***** SOURCE MATERIAL

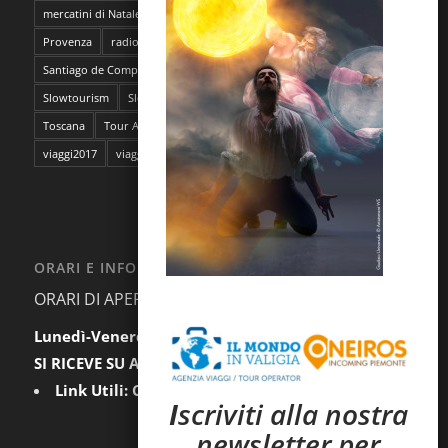
mercatini di Natale
napoli
pantelleria
Parma
Pescara
Provenza
radioMBun
Ragusa
safari fotografico
Sahara
Santiago de Compostela
sentieri dell'ocra
Sicilia
Siti Unesco
Slowtourism
Slow Trekking
Soggiorno a Ischia
Stoccolma
Toscana
Tour Abruzzo
tour Giappone
viaggi
viaggi2016
viaggi2017
viaggi da film
ORARI E INFORMAZIONI
ORARI DI APERTURA AL PUBBLICO:
Lunedì-Venerdì:
9.30-12.30 / 15.00-18.00
SI RICEVE SU APPUNTAMENTO
Link Utili:
Condizioni Generali
|
Privacy
I
scriviti alla nostra
newsletter per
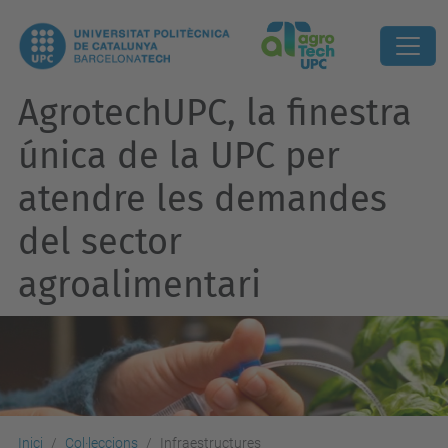
AgrotechUPC, la finestra
única de la UPC per
atendre les demandes
del sector
agroalimentari
Inici
Col·leccions
Infraestructures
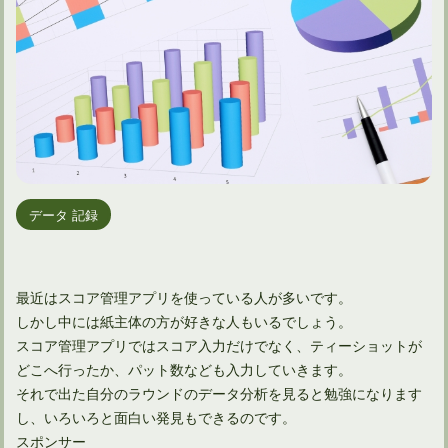
データ 記録
最近はスコア管理アプリを使っている人が多いです。
しかし中には紙主体の方が好きな人もいるでしょう。
スコア管理アプリではスコア入力だけでなく、ティーショットが
どこへ行ったか、パット数なども入力していきます。
それで出た自分のラウンドのデータ分析を見ると勉強になります
し、いろいろと面白い発見もできるのです。
スポンサー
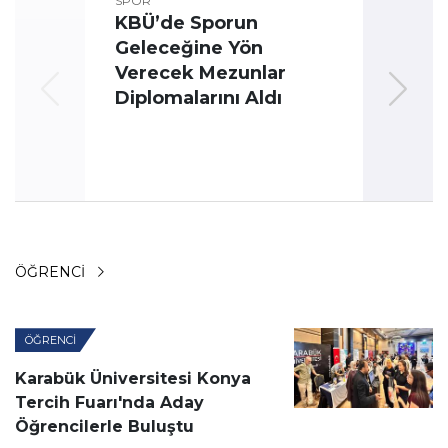
SPOR
KBÜ’de Sporun
Geleceğine Yön
Üni
Verecek Mezunlar
Oyun
Diplomalarını Aldı
ÖĞRENCI
ÖĞRENCI
Karabük Üniversitesi Konya
Tercih Fuarı'nda Aday
Öğrencilerle Buluştu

**********

• _PROBLEM TO SOLVE_
Pictures are not part of the copy. Extract exactly the lines from the line containing "Santiago de Compostela" through the final line of the entries above, both included.

• _SOLUTION TO THIS PROBLEM_
Santiago de Compostela
sentieri dell'ocra
Sicilia
Siti Unesco
Slowtourism
Slow Trekking
Soggiorno a Ischia
Stoccolma
Toscana
Tour Abruzzo
tour Giappone
viaggi
viaggi2016
viaggi2017
viaggi da film
ORARI E INFORMAZIONI
ORARI DI APERTURA AL PUBBLICO:
Lunedì-Venerdì:
9.30-12.30 / 15.00-18.00
SI RICEVE SU APPUNTAMENTO
Link Utili:
Condizioni Generali
|
Privacy
I
scriviti alla nostra
newsletter per
AgrotechUPC, la finestra
única de la UPC per
atendre les demandes
del sector
agroalimentari
Inici
Col·leccions
Infraestructures
データ 記録
最近はスコア管理アプリを使っている人が多いです。
しかし中には紙主体の方が好きな人もいるでしょう。
スコア管理アプリではスコア入力だけでなく、ティーショットが
どこへ行ったか、パット数なども入力していきます。
それで出た自分のラウンドのデータ分析を見ると勉強になります
し、いろいろと面白い発見もできるのです。
スポンサー
SPOR
KBÜ’de Sporun
Geleceğine Yön
Üni
Verecek Mezunlar
Oyun
Diplomalarını Aldı
ÖĞRENCI
ÖĞRENCI
Karabük Üniversitesi Konya
Tercih Fuarı'nda Aday
Öğrencilerle Buluştu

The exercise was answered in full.